Gilmara Cunha: Olha, a gente lida com isso cotidianamente, as violências, os assassinatos produzidos pelo Estado dentro dos territórios de favela. É muito ruim a gente ver os agentes de Segurança Pública, que deveriam cuidar da nossa vida, pelo contrário eles nos exterminam, como disse na política de extermínio, é muito difícil viver nesse lugar e são dores que a gente leva para o resto da vida.
Uma das ferramentas que a gente pensa, pra mostrar nossa existência, são a partir das ações e trabalhos construídos das organizações que existem dentro dos territórios e vão pautar as questões de direitos humanos, da vida, a valorização do ser humano.
Nosso país é muito desumano. As pessoas tendem a assassinar por questões torpes, sem motivos. Para mim é muito doloroso, porque é uma luta cotidiana que a gente enfrenta. A pergunta é sobre o Estado mas antes existe um poder aqui dentro que vai minar a vida de muitas meninas e meninos gays, lésbicas, travesti e transsexuais e as metodologias que são utilizadas são muito loucas, o quanto esse corpo não tem valor nem espaço tanto aqui dentro quanto na sociedade.
Monique Rodrigues: Você consegue identificar dentro da sua realidade uma proposta para enfrentar essa Violência do Estado nesses territórios militarizados?
Gilmara Cunha: O que eu consigo visualizar e identificar dentro da realidade a qual eu convivo, a proposta de enfrentamento, eu vejo que é através desses trabalhos que a gente desenvolve. Não tem uma receita porque o Estado faz várias leituras sobre esses lugares, sobre essas vidas, mas como eu falei antes o Estado é mais um.
Quando se trata da minha população não tem ainda uma fórmula que vai minimizar as violências sofridas nesses espaços. Acho que é só através da humanização que a gente consegue de fato chegar a algum lugar né. De alguma forma a gente consegue, hoje, dialogar isso dentro desses territórios, coisa que há 10 anos atrás não era possível falar sobre gays, lésbicas, travesti e transsexuais porque não temos espaços para existência.

Somos carta fora do baralho e não temos lugar na sociedade. As travestis ainda tem que ofertar os seus serviços de prostituição, elas não estão no horário comercial de existência na sociedade. Pensar que essa travesti pode transitar na comunidade no horário de escola, comercial, no horário de funcionamento dos espaços formais, ainda não é uma realidade pra gente, ainda existimos apenas na noite. Quando isso se tornar realidade talvez a gente consiga minimizar essas violências, pelo Estado e pela sociedade como um todo.
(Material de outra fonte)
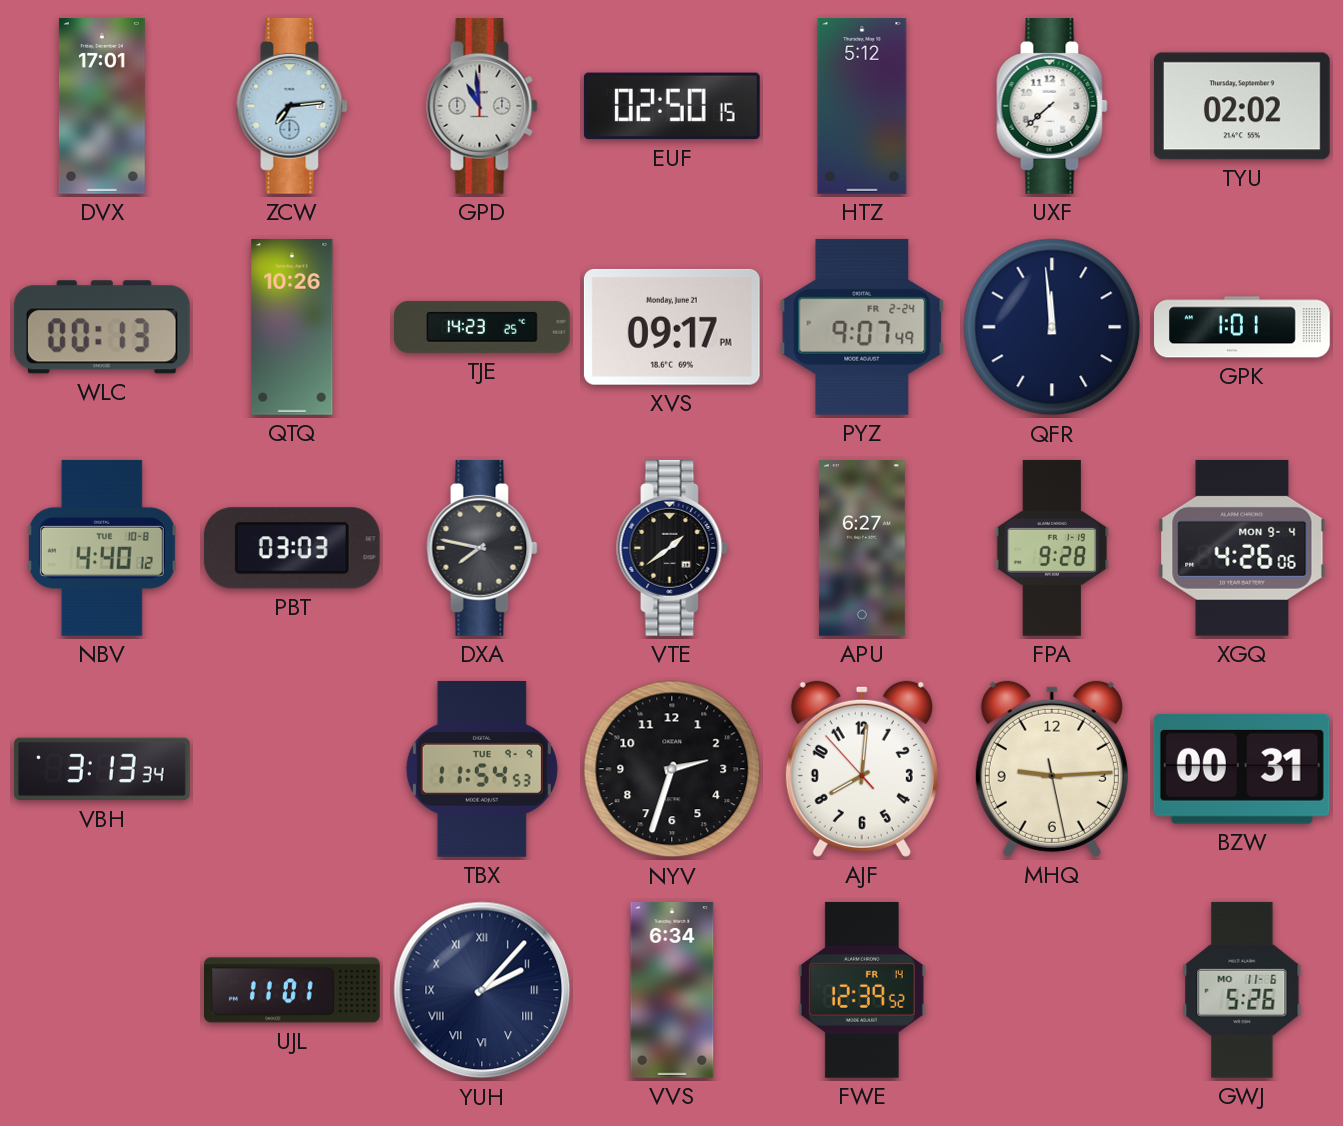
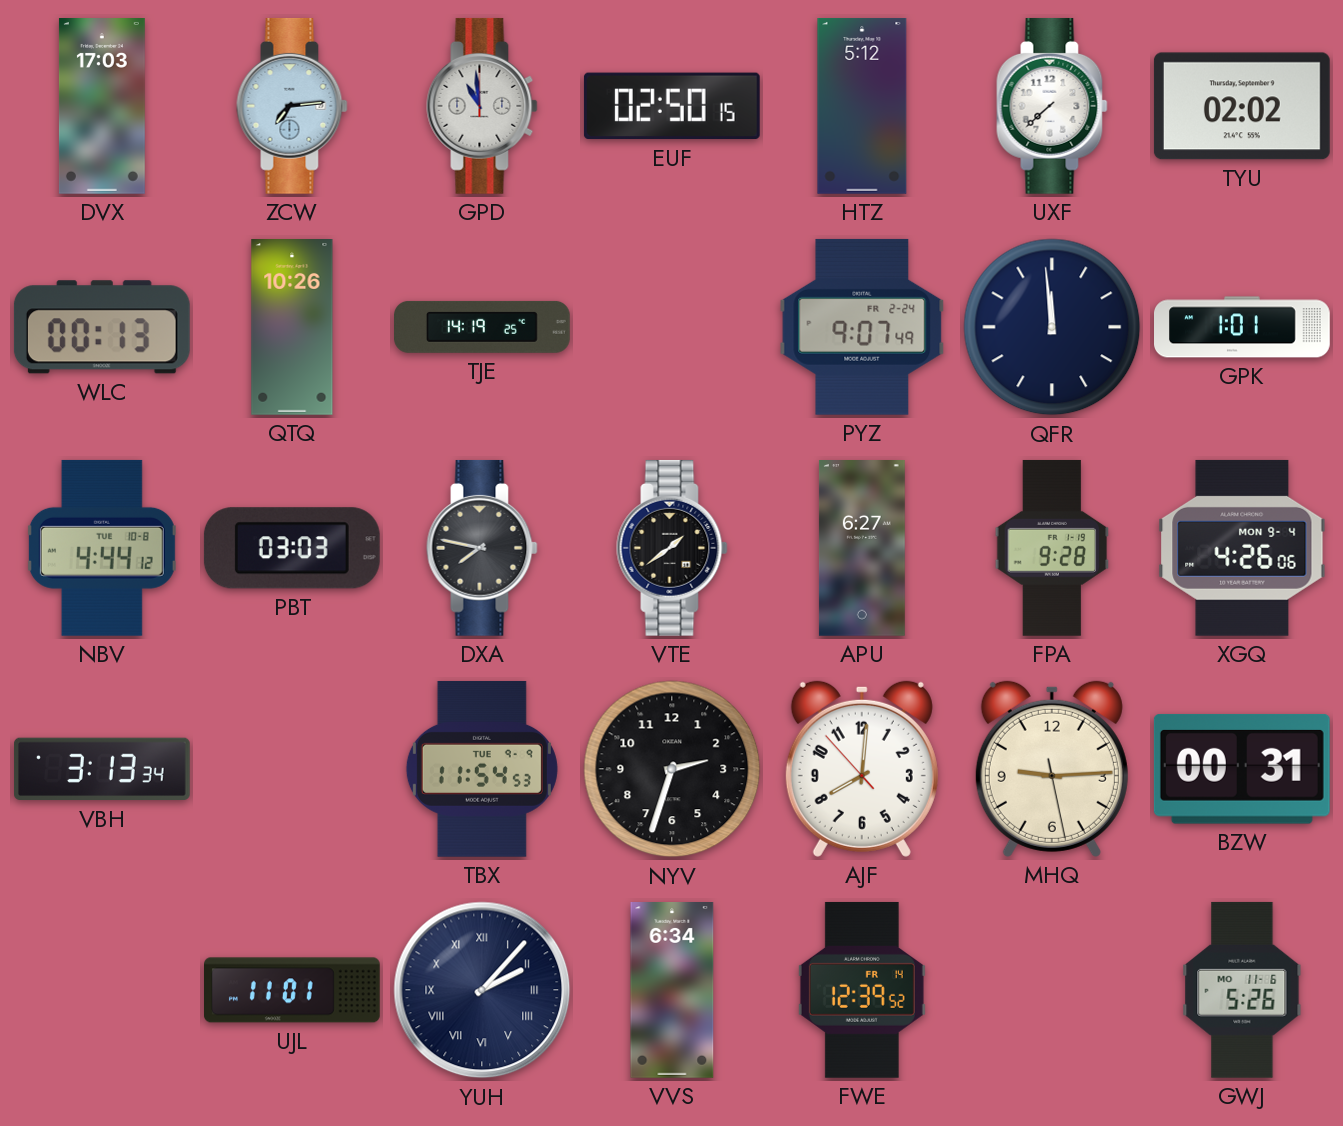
DVX: 17:01 -> 17:03
TJE: 14:23 -> 14:19
XVS: 09:17 -> none
NBV: 4:40 -> 4:44
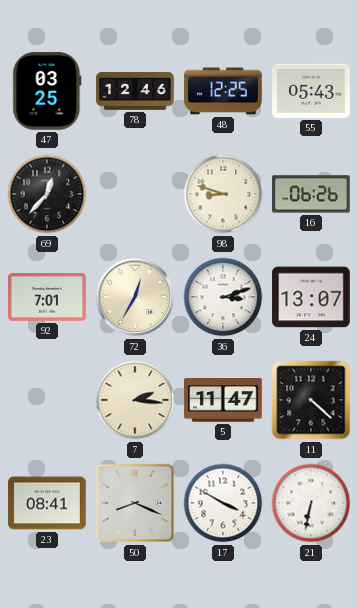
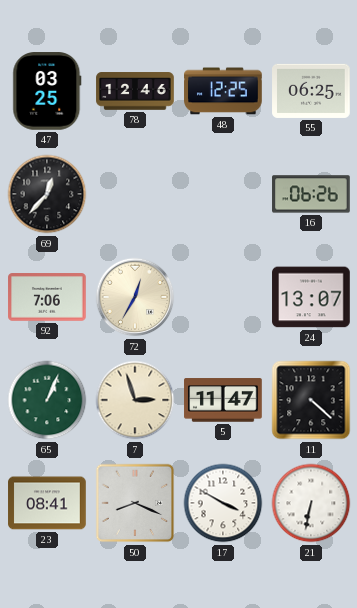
55: 05:43 -> 06:25
98: 8:48 -> none
92: 7:01 -> 7:06
36: 3:12 -> none
65: none -> 1:04
7: 2:16 -> 2:57
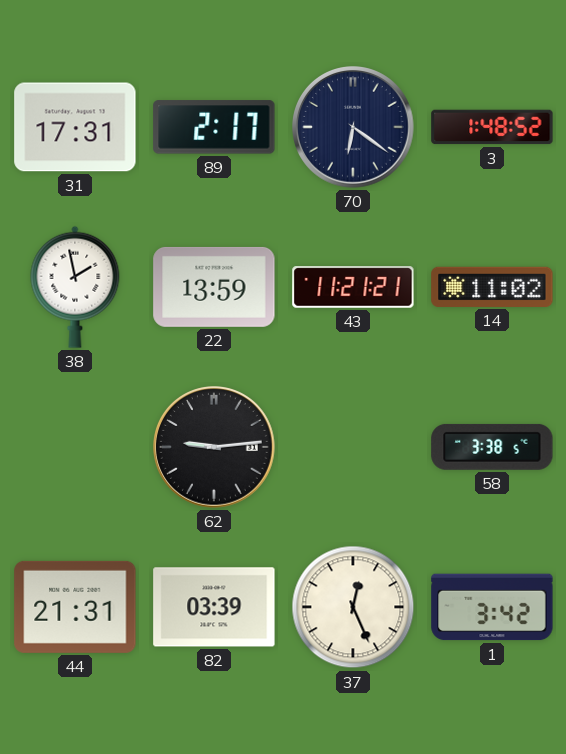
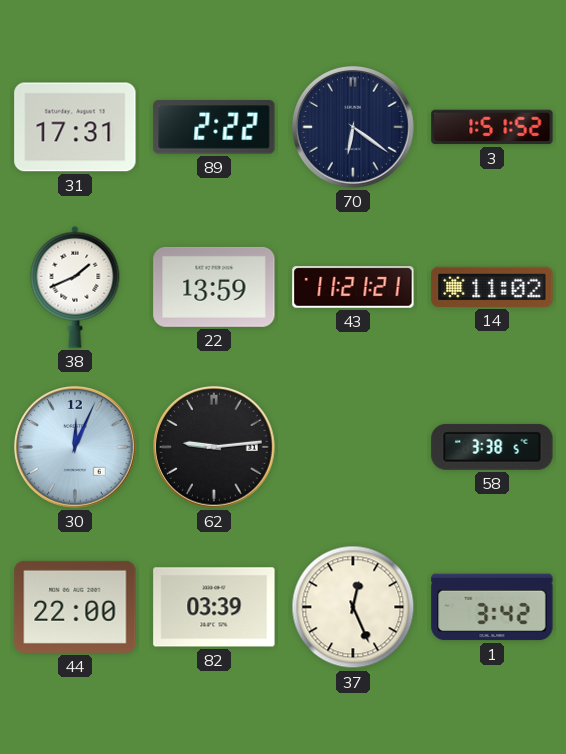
89: 2:17 -> 2:22
3: 1:48 -> 1:51
38: 1:58 -> 1:41
30: none -> 12:04
44: 21:31 -> 22:00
A Iniciativa Direito à Memória e Justiça Racial se insere nesse debate por entender que essas populações são parte construtiva de ações de resistência e memória, da mesma forma que luta pela condição primordial de se manter vivas, mas sobretudo por assumir nossa parte de responsabilidade junto a esses grupos.
A sociedade que mais mata LGBTQIA+, que abandona familiares e amigos, que criminaliza e marginaliza essas pessoas, precisa ser revista no impacto cotidiano das ausências e silenciamentos que reforçamos sempre que não problematizamos a falta de diálogo e presença de pessoas lésbicas, gays, bissexuais, travestis e transsexuais, queer, intersexo, assexual e mais.
Somando a condição racial de uma negritude marcada pela violência essas demandas são urgentes e as resistências precisam ser mostradas como forma de relação entre nossas ações. O patriarcado, o racismo e a heteronormatividade são estruturas que alicerçam barreiras em todas as esferas da existência da população LGBTQIA+, sendo nosso compromisso derrubá-las junto com o capitalismo e o Estado.